Ces jours-ci, Ben s'était senti seul. Hope n'était pas beaucoup sortie de chez elle et n'était presque pas allé le voir. Sans son amie et recherché, il n'osait, lui non plus, se balader dans le Gouffre. De plus, la Rose Noire ne donnait aucun signe de vie. Il ne savait que faire. Lorsqu'il entendit quelqu'un toquer à sa porte, il en éprouva un profond soulagement. Enfin, quelque chose était venu détruire sa routine monotone.

-Aujourd'hui, on prend du temps pour nous et on fait ce qu'on veut !

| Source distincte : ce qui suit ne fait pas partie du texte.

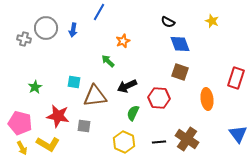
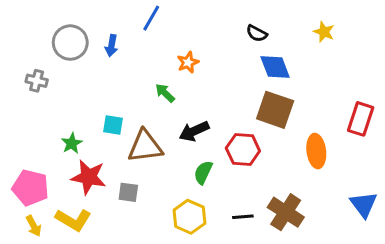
gray cross: (24, 39) -> (37, 81), moved
brown square: (180, 72) -> (275, 110), size x1.4
green star: (35, 87) -> (72, 143), moved

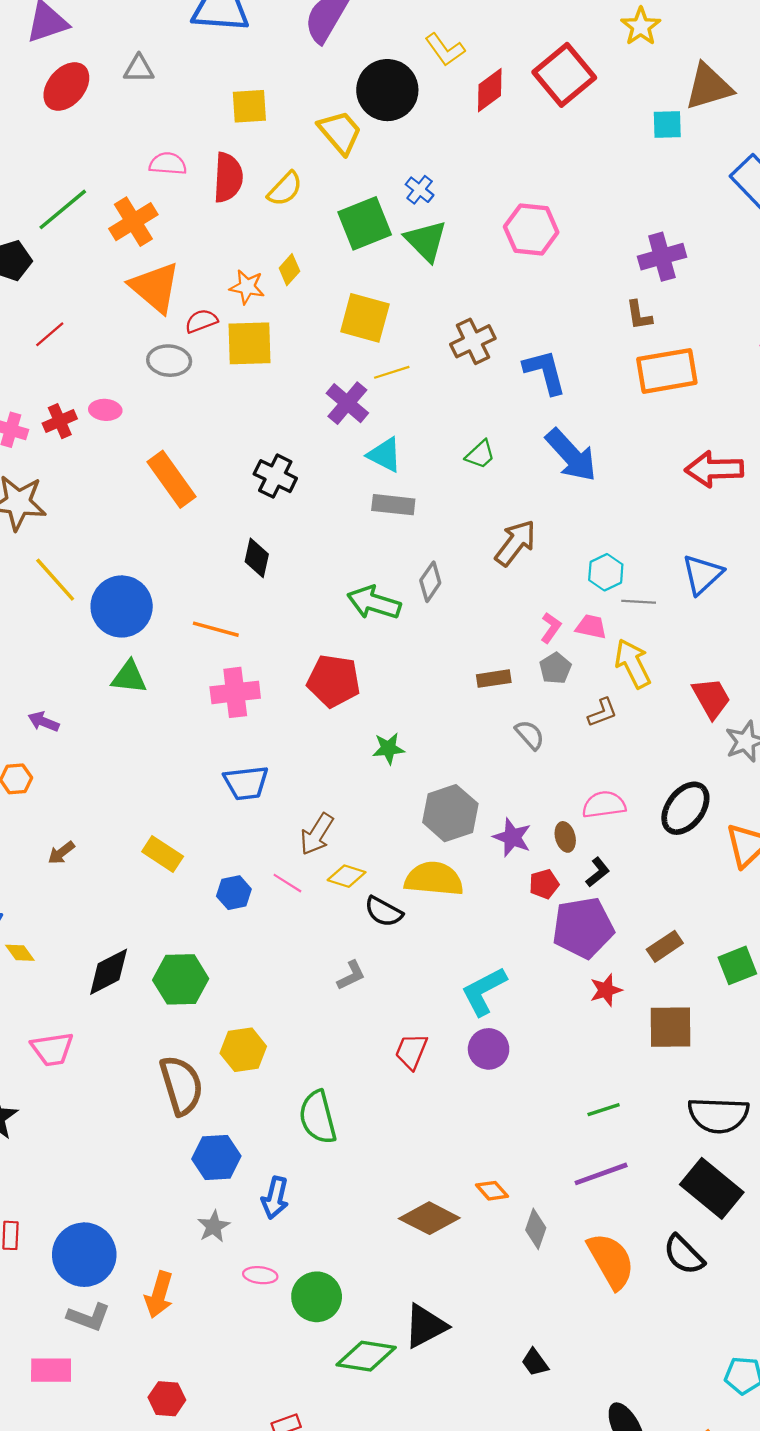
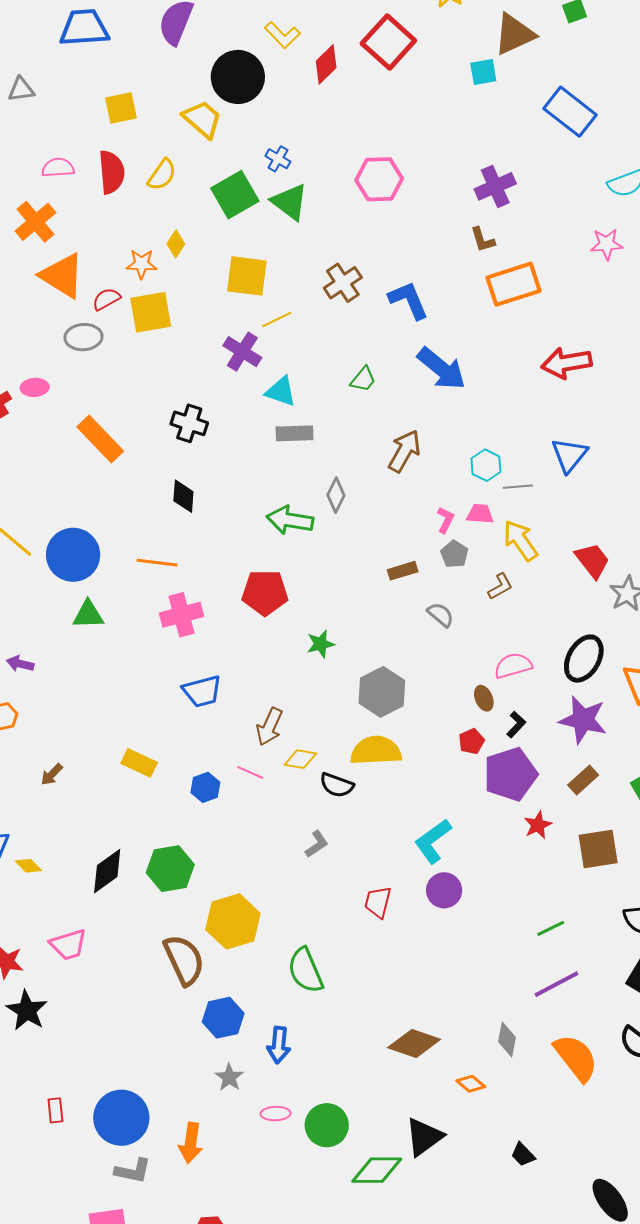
purple star: (512, 837) -> (583, 720), moved, size x1.4
yellow hexagon: (243, 1050) -> (233, 921), size x1.4
orange diamond: (492, 1191) -> (471, 1084), moved

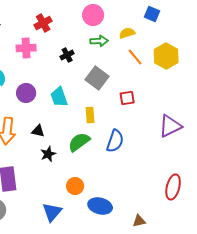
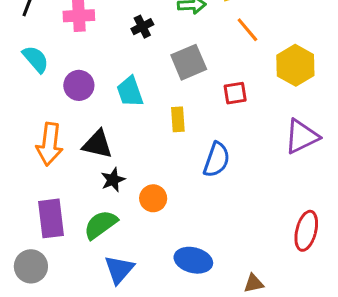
yellow hexagon: (166, 56) -> (295, 65), moved
gray square: (97, 78) -> (189, 62), turned 30
black triangle: (38, 131) -> (97, 144), size x1.5
green semicircle: (79, 142) -> (101, 225), moved
orange circle: (75, 186) -> (153, 198), moved

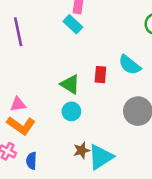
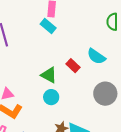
red rectangle: (100, 75) -> (73, 66), turned -48

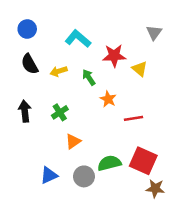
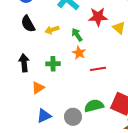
orange star: (108, 99) -> (79, 53), moved
green cross: (60, 112) -> (53, 64), turned 32
red line: (134, 118) -> (98, 69), moved
orange triangle: (73, 141) -> (38, 88), moved

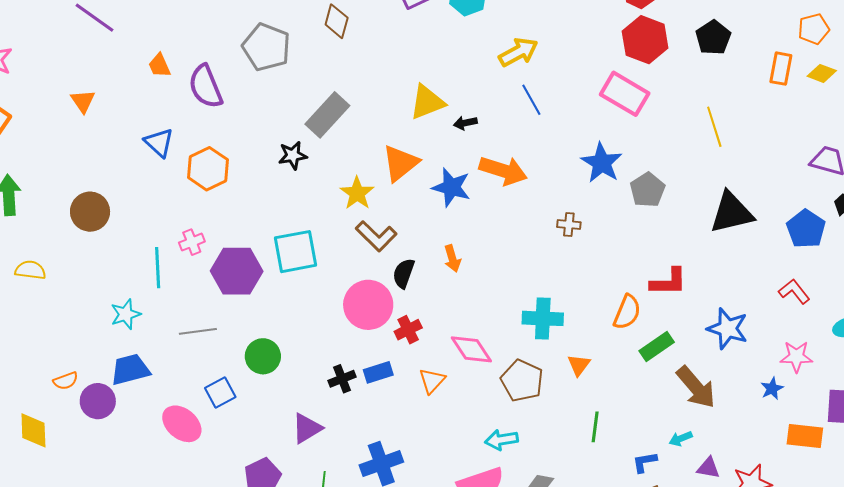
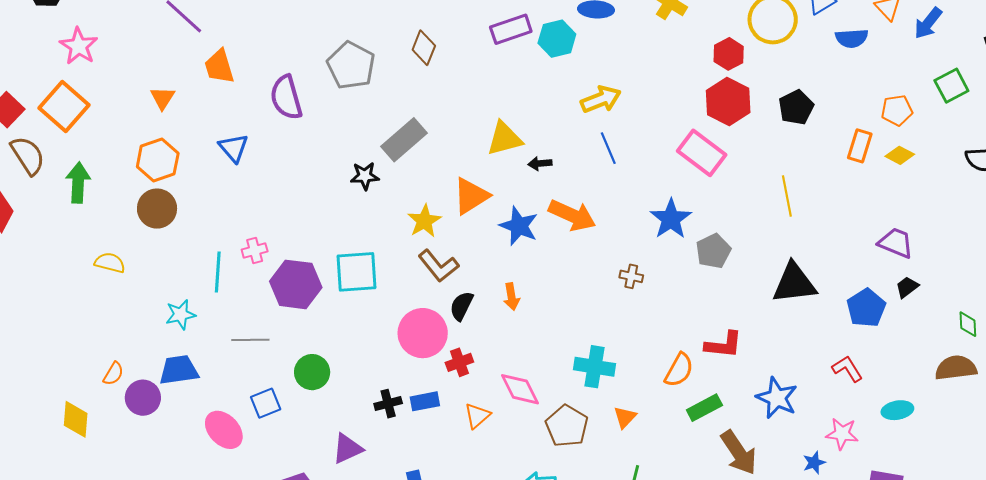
orange trapezoid: (159, 65) -> (219, 67), moved, size x1.4
orange hexagon: (208, 169) -> (158, 160), moved
yellow semicircle: (30, 270) -> (110, 263), moved
orange semicircle: (66, 381) -> (113, 374), turned -45

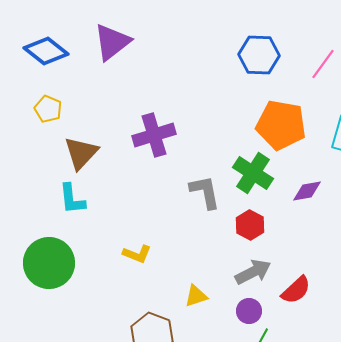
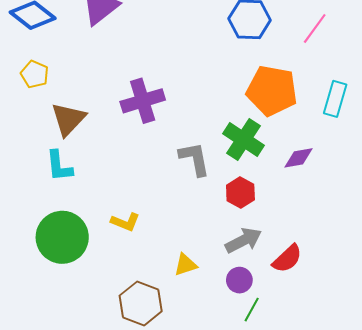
green circle: (49, 263) -> (62, 237), moved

Ben observa Hope, qui le regardait avec un regard joyeux. Il lui sourit et essaya de cacher sa tristesse. L'éclat dans les yeux de Hope avait disparu. Il l'avait déjà fait après l'incendie, mais ça avait empiré avec la mort de Tulipe. Un soupçon de tristesse se mêlait continuellement à son regard. Il souhaita de toute son âme que Hope redevienne comme avant.

-Hope, est-ce que tu vas bien ? Ce n'est pas facile, ces derniers temps et...

-Ne t'en fais pas pour moi, je suis en pleine forme.

Elle lui sourit, mas son sourire était faux. Comme tout le reste d'ailleurs. Elle était fatiguée et plus rien ne l'amusait. Récemment, elle avait commencé à détester la Rose Noire. Elle ne lui apportait que des malheurs. Mais, lorsqu'elle allait voir Pierre ou Arthur, elle se disait qu'elle avait fait le bon choix. Elle souhaitait que sa génération soit la dernière à souffrir, qu'une fois sa vie terminée, elle ait laissé un royaume juste à ceux restés après elle. C'était ce que son frère avait essayé. Elle serra son pendentif. Elle l'avait depuis si longtemps qu'elle arrivait à oublier qu'elle le portait. Mais, à présent, le toucher lui apportait le réconfort dont elle avait besoin.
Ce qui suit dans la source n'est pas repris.